Using multiple parallel environments speeds up training.

In [None]:
# Create vectorized environment with 4 parallel environments
vec_env = make_vec_env('LunarLander-v3', n_envs=10, seed=42)

## 5. Initialize PPO Agent

In [None]:
# Create directories for logs and models
os.makedirs("logs", exist_ok=True)
os.makedirs("models", exist_ok=True)

# Initialize PPO agent with custom hyperparameters
model = PPO(
    "MlpPolicy", env, learning_rate=0.0003, n_steps=2048, batch_size=64, n_epochs=10, gamma=0.99, gae_lambda=0.95, clip_range=0.2, clip_range_vf=None, normalize_advantage=True, ent_coef=0.0, vf_coef=0.5, max_grad_norm=0.5, use_sde=False, sde_sample_freq=-1, rollout_buffer_class=None, rollout_buffer_kwargs=None, target_kl=None, stats_window_size=100, tensorboard_log=None, policy_kwargs=None, verbose=0, seed=None, device='auto', _init_setup_model=True
    )

## 6. Set Up Callbacks for Evaluation and Checkpointing

In [None]:
# Create evaluation environment
eval_env = gym.make('LunarLander-v3')

# Evaluation callback - evaluates the model every 10000 steps
eval_callback = EvalCallback(
    eval_env,
    best_model_save_path="./models/",
    log_path="./logs/",
    eval_freq=10000,
    deterministic=True,
    render=False
)

# Checkpoint callback - saves the model every 50000 steps
checkpoint_callback = CheckpointCallback(
    save_freq=50000,
    save_path="./models/",
    name_prefix="ppo_model"
)

## 7. Train the Agent

This will train for 500,000 timesteps. Adjust as needed.

In [None]:
# Train the agent
total_timesteps = 500000

print(f"Starting training for {total_timesteps} timesteps...")
model.learn(
    total_timesteps=total_timesteps,
    callback=[eval_callback, checkpoint_callback],
    progress_bar=False
)

print("\nTraining completed!")

# Save the final model
model.save("models/ppo_lunar_lander_final")
print("Final model saved!")

## 8. Evaluate the Trained Agent

In [None]:
# Load the best model
model = PPO.load("models/ppo_lunar_lander_final.zip")

# Evaluate the agent
eval_env = gym.make('LunarLander-v3')
mean_reward, std_reward = evaluate_policy(model, eval_env, n_eval_episodes=100)

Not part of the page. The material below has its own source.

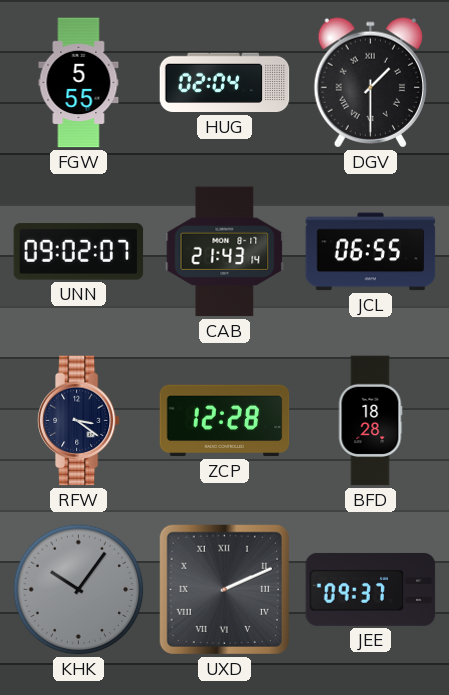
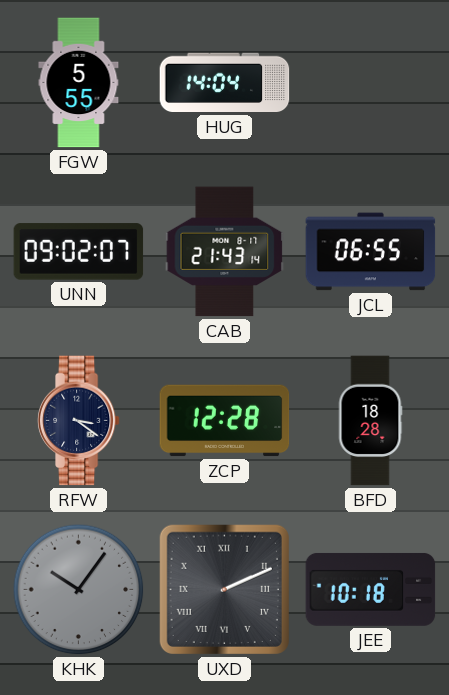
HUG: 02:04 -> 14:04
DGV: 1:30 -> none
JEE: 09:37 -> 10:18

print(f"Mean reward over 100 episodes: {mean_reward:.2f} +/- {std_reward:.2f}")

eval_env.close()

In [None]:
def create_episode_animation(model, env_name='LunarLander-v3', deterministic=True):
    """
    Create an animated visualization of one episode.
    """
    env = gym.make(env_name, render_mode='rgb_array')

    # Collect frames from one episode
    frames = []
    obs, info = env.reset()
    done = False
    total_reward = 0
    step_count = 0

    while not done:
        # Render and store frame
        frame = env.render()
        frames.append(frame)

        # Get action from trained model
        action, _ = model.predict(obs, deterministic=deterministic)
        obs, reward, terminated, truncated, info = env.step(action)
        done = terminated or truncated
        total_reward += reward
        step_count += 1

    env.close()

    print(f"Episode completed in {step_count} steps with total reward: {total_reward:.2f}")

    # Create animation
    fig, ax = plt.subplots(figsize=(8, 6))
    ax.axis('off')
    img = ax.imshow(frames[0])

    def animate(i):
        img.set_array(frames[i])
        ax.set_title(f'Step: {i+1}/{len(frames)} | Reward: {total_reward:.2f}', fontsize=14)
        return [img]

    anim = animation.FuncAnimation(
        fig, animate, frames=len(frames), interval=50, blit=True, repeat=True
    )

    plt.close()  # Prevent static display
    return anim

# Create and display the animation
print("Creating animation of trained agent...\n")
anim = create_episode_animation(model)
HTML(anim.to_jshtml())

## Summary

This notebook demonstrates:
1. Setting up the Lunar Lander environment
2. Training a PPO agent with Stable Baselines3
3. Evaluating the trained agent
4. Visualizing performance
5. Comparing with a random baseline

The PPO algorithm should achieve an average reward above 200 (considered solved) after sufficient training.